D:aws>elb-create-lb Test –availability-zones us-east-1a,us-east-1b –listener “protocol=http,lb-port=80,instance-port=80″ –listener “protocol=tcp,lb-port=443,instance-port=443″

DNS-NAME Test-851384903.us-east-1.elb.amazonaws.com

Notice on the protocols we specify HTTP for HTTP traffic, but TCP for HTTPS traffic.  HTTP and TCP are the only protocols supported.

Create CNAME Record for ELB Instance

When you create an ELB instance it provides you a public DNS name.  However they are not user friendly and you will want to create a CNAME record in DNS to redirect your friendly URL to your EC2 hosted website.
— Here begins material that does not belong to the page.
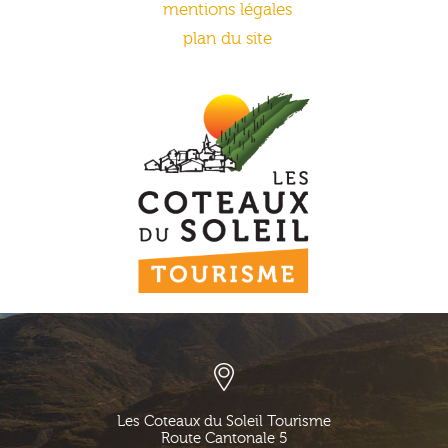
mentions légales
plan du site
Les Coteaux du Soleil Tourisme
Route Cantonale 5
How you create the CNAME record depends on who is hosting DNS for you.  However here is the output of my test website I configured for this tutorial:

D:aws>nslookup

Default Server: ip-172-16-0-23.ec2.internal

Address: 172.16.0.23

>aws.LoudSteve.com

Server: ip-172-16-0-23.ec2.internal

Address: 172.16.0.23

Name: Test-5660601.us-east-1.elb.amazonaws.com

Address: 174.129.195.68

Aliases: aws.LoudSteve.com

If you delete your ELB instance and recreate it you will get a new public DNS name and will have to update your CNAME record.
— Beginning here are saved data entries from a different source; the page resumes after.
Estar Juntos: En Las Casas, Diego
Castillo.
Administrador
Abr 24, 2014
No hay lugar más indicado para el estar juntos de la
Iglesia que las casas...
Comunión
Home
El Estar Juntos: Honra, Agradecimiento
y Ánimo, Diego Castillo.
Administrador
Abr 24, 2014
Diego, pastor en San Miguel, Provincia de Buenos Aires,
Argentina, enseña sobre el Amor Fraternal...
Register EC2 Instance with Load Balancer

Now that you have an ELB instance you need to register EC2 instances with the load balancer.  The command to register an EC2 instance with the ELB instance is elb-register-instances-with-lb.  The parameters available on this command are:

<default>Name of Load Balancer instance to register EC2 instances with.
–instancesComma separated list of instance ID’s

First we need to get a list of our instances because we need the instance ID to register them with the ELB instance.  We do this with ec2-describe-instances from the EC2 API:

D:aws>ec2-describe-instances

<Lots of Stuff>

INSTANCE i-ed156e84   ami-da4daab3

<Lots of Stuff>

INSTANCE i-ef156e86   ami-da4daab3

<Lots of Stuff>

I removed quite a bit from the actual output to help with readability.  The part you want to focus on is where it says “INSTANCE i-**********”.  That is the information you need for each instance.

To register your instances you run the command elb-register-instances-with-lb:

D:aws>elb-register-instances-with-lb Test –instances i-ed156e84, i-ef156e86

INSTANCE-ID  i-ed156e84

INSTANCE-ID  i-ef156e86

You pass it the name of your ELB instance (Test in this case) and a comma separated list of the instance ID’s of your EC2 instances you this load balancer to route traffic to.
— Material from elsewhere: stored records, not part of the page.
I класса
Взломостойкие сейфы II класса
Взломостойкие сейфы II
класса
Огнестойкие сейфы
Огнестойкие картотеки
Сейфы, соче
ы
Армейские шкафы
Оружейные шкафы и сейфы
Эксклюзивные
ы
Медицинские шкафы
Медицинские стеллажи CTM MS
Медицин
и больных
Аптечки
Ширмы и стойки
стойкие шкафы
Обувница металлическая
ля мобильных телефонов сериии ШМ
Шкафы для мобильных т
To de-register an instance you run the command elb-deregister-instances-from-lb:

D:aws>elb-deregister-instances-from-lb Test –instances i-ed156e84, i-ef156e86

No instances currently registered to LoadBalancer

It takes the same parameters as the register command.

HTTP vs HTTPS

There is not any information on the behavior between HTTP and HTTPS connections available yet.  But I can tell you what I have experienced with my limited tests.

When using HTTP (protocol=http) it appears to not have any session stickiness.  I loaded two web servers with a Default.htm file.  Each file specified which web server I was hitting.  When I repeatedly refreshed the page it bounced back and forth between the two servers pretty consistently.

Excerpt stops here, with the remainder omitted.